Acceptance of the temporary nature of everything does not mean that you let whatever bad feelings or bad events just happen. No, it means that you let yourself have that sadness or defeat in the face of change and not fight it, or yourself. Give yourself permission to feel this way, and move on from there.
Why am I talking about the acceptance of these feelings? One of the problems that often happens is we start kicking ourselves when we are down. We have the idea that we are supposed to be happy. We did it. We accomplished that amazing goal. We should be happy. But we still aren’t. And that just makes things get worse and worse. We are upset, and then we get frustrated because we are upset, which makes us more upset, and we get more angry at that, and then…
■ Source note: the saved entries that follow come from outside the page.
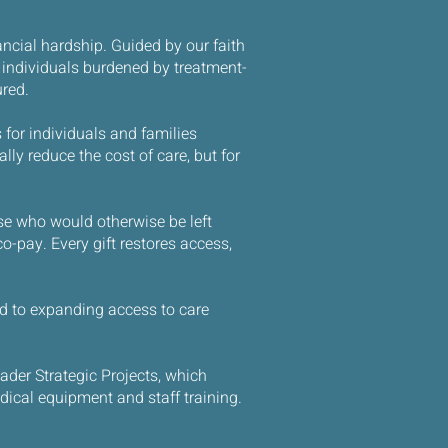
ncial hardship. Guided by our faith
 individuals burdened by treatment-
ured.
 for individuals and families
ly reduce the cost of care, but for
ose who would otherwise be left
co-pay. Every gift restores access,
ied to expanding access to care
ader Strategic Projects, which
dical equipment and staff training.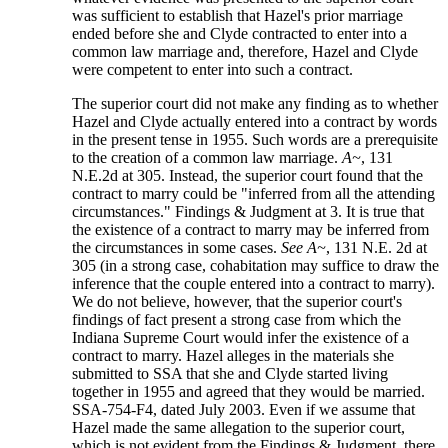
was sufficient to establish that Hazel's prior marriage
ended before she and Clyde contracted to enter into a
common law marriage and, therefore, Hazel and Clyde
were competent to enter into such a contract.
The superior court did not make any finding as to whether
Hazel and Clyde actually entered into a contract by words
in the present tense in 1955. Such words are a prerequisite
to the creation of a common law marriage.
A~
, 131
N.E.2d at 305. Instead, the superior court found that the
contract to marry could be "inferred from all the attending
circumstances." Findings & Judgment at 3. It is true that
the existence of a contract to marry may be inferred from
the circumstances in some cases.
See A~
, 131 N.E. 2d at
305 (in a strong case, cohabitation may suffice to draw the
inference that the couple entered into a contract to marry).
We do not believe, however, that the superior court's
findings of fact present a strong case from which the
Indiana Supreme Court would infer the existence of a
contract to marry. Hazel alleges in the materials she
submitted to SSA that she and Clyde started living
together in 1955 and agreed that they would be married.
SSA-754-F4, dated July 2003. Even if we assume that
Hazel made the same allegation to the superior court,
which is not evident from the Findings & Judgment, there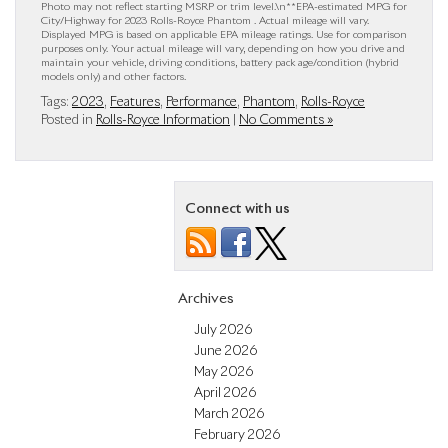
Photo may not reflect starting MSRP or trim level.\n**EPA-estimated MPG for
City/Highway for 2023 Rolls-Royce Phantom . Actual mileage will vary.
Displayed MPG is based on applicable EPA mileage ratings. Use for comparison
purposes only. Your actual mileage will vary, depending on how you drive and
maintain your vehicle, driving conditions, battery pack age/condition (hybrid
models only) and other factors.
Tags:
2023
,
Features
,
Performance
,
Phantom
,
Rolls-Royce
Posted in
Rolls-Royce Information
|
No Comments »
Connect with us
Archives
July 2026
June 2026
May 2026
April 2026
March 2026
February 2026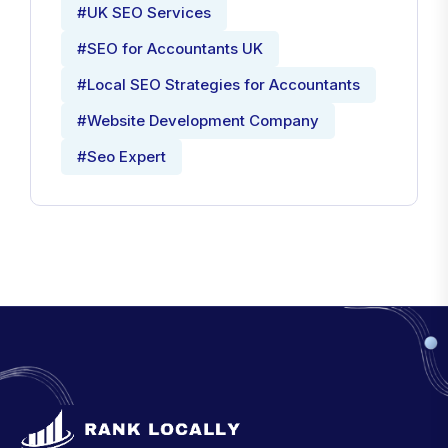
#UK SEO Services
#SEO for Accountants UK
#Local SEO Strategies for Accountants
#Website Development Company
#Seo Expert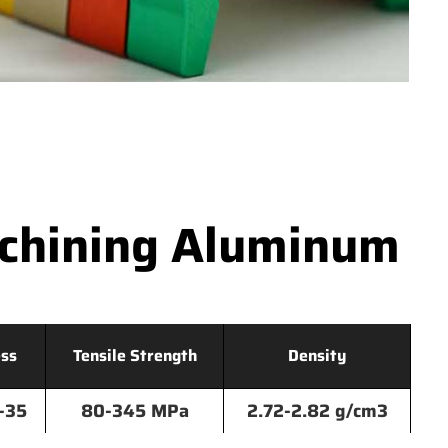
achining Aluminum
ss
Tensile Strength
Density
-35
80-345 MPa
2.72-2.82 g/cm3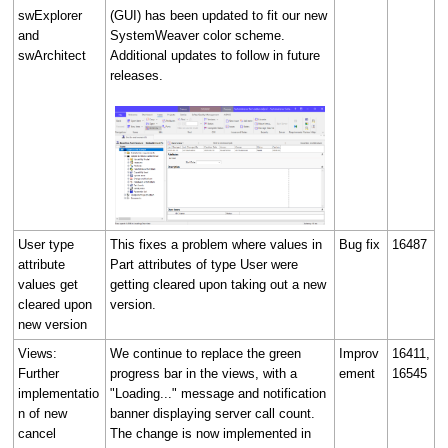
swExplorer
(GUI) has been updated to fit our new
and
SystemWeaver color scheme.
swArchitect
Additional updates to follow in future
releases.
User type
This fixes a problem where values in
Bug fix
16487
attribute
Part attributes of type User were
values get
getting cleared upon taking out a new
cleared upon
version.
new version
Views:
We continue to replace the green
Improv
16411,
Further
progress bar in the views, with a
ement
16545
implementatio
"Loading..." message and notification
n of new
banner displaying server call count.
cancel
The change is now implemented in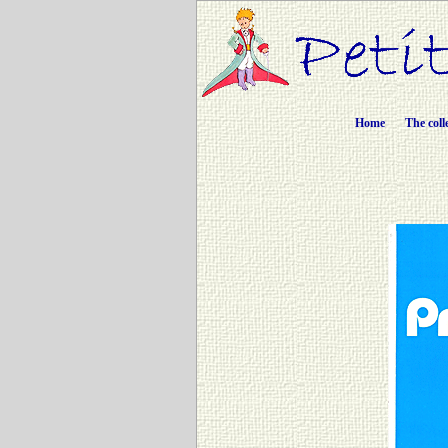
Home
The coll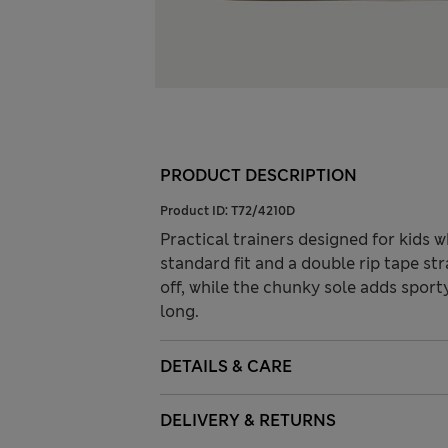
PRODUCT DESCRIPTION
Product ID:
T72/4210D
Practical trainers designed for kids 
standard fit and a double rip tape str
off, while the chunky sole adds sport
long.
DETAILS & CARE
DELIVERY & RETURNS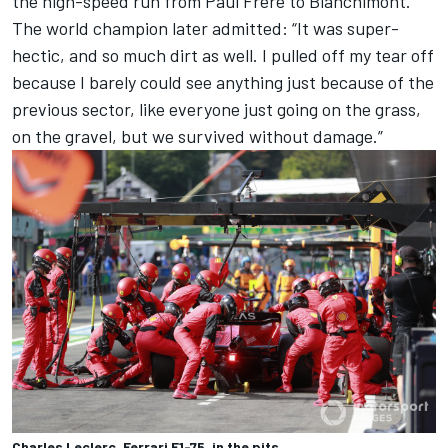
the high-speed run from Paul Frere to Blanchimont.
The world champion later admitted: “It was super-
hectic, and so much dirt as well. I pulled off my tear off
because I barely could see anything just because of the
previous sector, like everyone just going on the grass,
on the gravel, but we survived without damage.”
Charles Leclerc, Ferrari F1-75, in the pits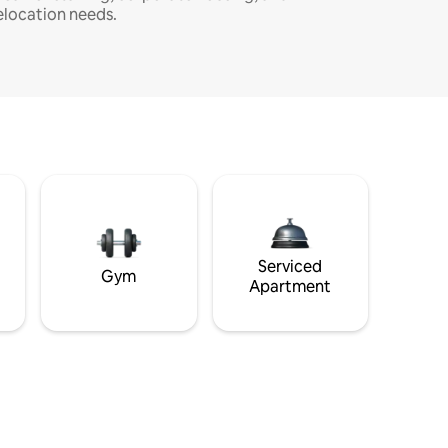
elocation needs.
Serviced
Gym
Apartment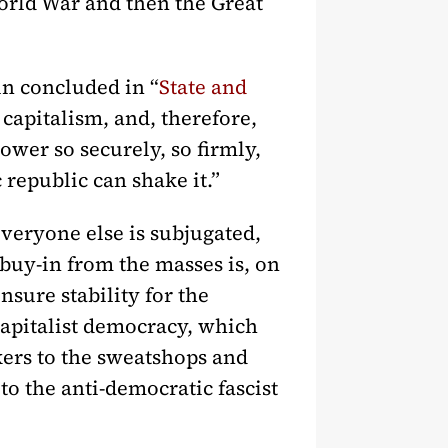
World War and then the Great
in concluded in “
State and
r capitalism, and, therefore,
power so securely, so firmly,
 republic can shake it.”
everyone else is subjugated,
 buy-in from the masses is, on
sure stability for the
 capitalist democracy, which
kers to the sweatshops and
to the anti-democratic fascist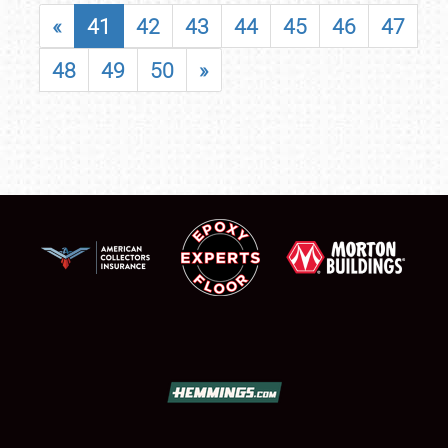
«
41
42
43
44
45
46
47
48
49
50
»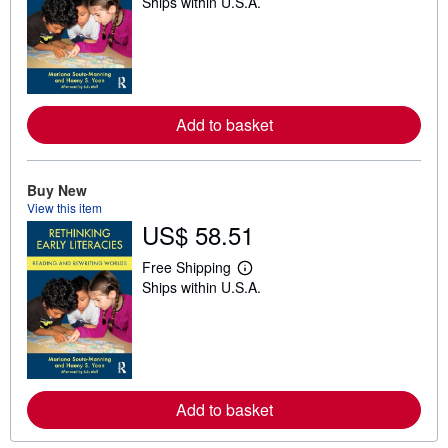
Ships within U.S.A.
e
a
r
n
m
o
r
e
Add to basket
a
b
o
u
t
Buy New
s
View this item
h
US$ 58.51
i
p
p
Free Shipping
L
i
Ships within U.S.A.
e
n
a
g
r
r
n
a
m
t
o
e
r
s
e
Add to basket
a
b
o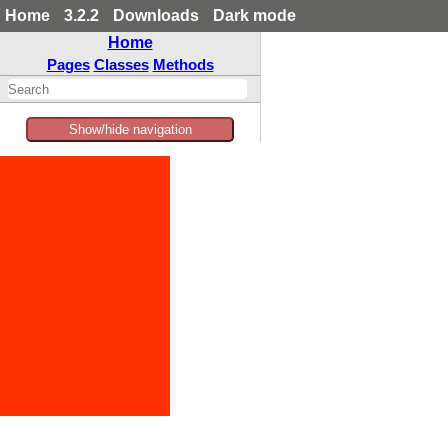
Home
3.2.2
Downloads
Dark mode
Home
Pages
Classes
Methods
Show/hide navigation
You see how it spirals out of control? Acceptance that we are feeling this way, and that it is normal for feelings and events to be temporary. As the famous quote from the Bible says, “This too shall pass.” This goes for our happiness, our sadness, our anger, and everything else in life. Acceptance that life keeps moving and changing will go a long way towards minimizing how painful and saddening some things may actually be.
I lost someone close to me a few years ago. When they died, for me the world stopped. I sat in my home and watched the world still moving around and around, not knowing how life could keep going when it felt like my world had just ended. That was part of the beauty and mystery of life. It keeps going no matter what. Eventually, I was able to rejoin the world, and then was slowly becoming myself again. I was happy, then I was sad again, and then regretful, then joyful. It kept moving, and I had the opportunity to flow with it all. The beauty of acceptance is that you get to move with the experience, and don’t waste your precious time and energy fighting it.
The other piece of this I want to point out is how acceptance does not mean we just sit back and let life happen to us. No. We have every right, and every responsibility, to take what control we can of our lives, ourselves, and our emotions.
If one part of our lives is not working for us any longer, and something we desire is causing us more frustration and regret than anything else, it is time to change it. Allowing ourselves to sit in misery, and let things that are obviously not helping us continue is not ok.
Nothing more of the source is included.